[Data entries]
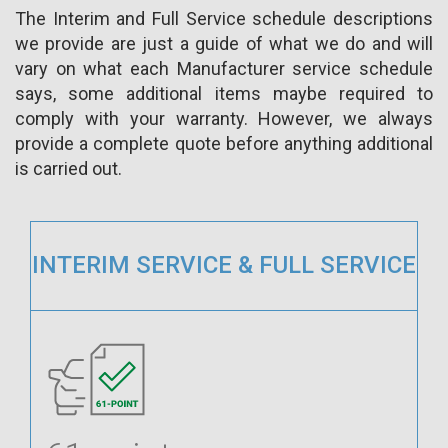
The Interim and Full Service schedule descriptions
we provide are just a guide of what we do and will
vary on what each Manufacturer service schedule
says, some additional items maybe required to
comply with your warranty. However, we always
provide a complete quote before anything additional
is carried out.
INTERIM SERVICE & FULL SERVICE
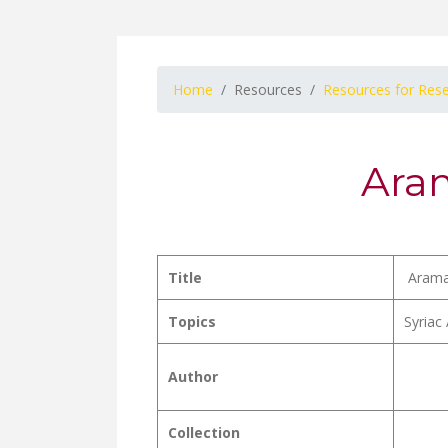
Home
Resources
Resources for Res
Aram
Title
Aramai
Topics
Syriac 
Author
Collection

==

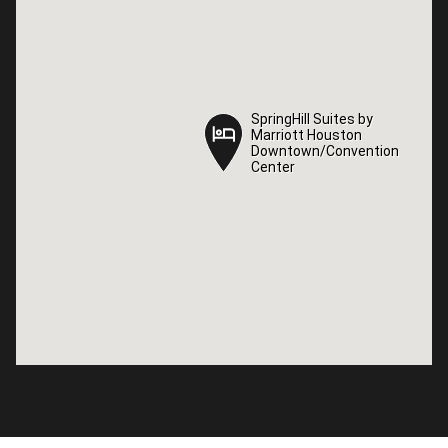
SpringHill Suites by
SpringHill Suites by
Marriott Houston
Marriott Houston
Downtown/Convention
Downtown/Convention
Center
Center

Task to complete
Your task is to list each line of the records with the word "schedule".

Response to the task
The Interim and Full Service schedule descriptions
vary on what each Manufacturer service schedule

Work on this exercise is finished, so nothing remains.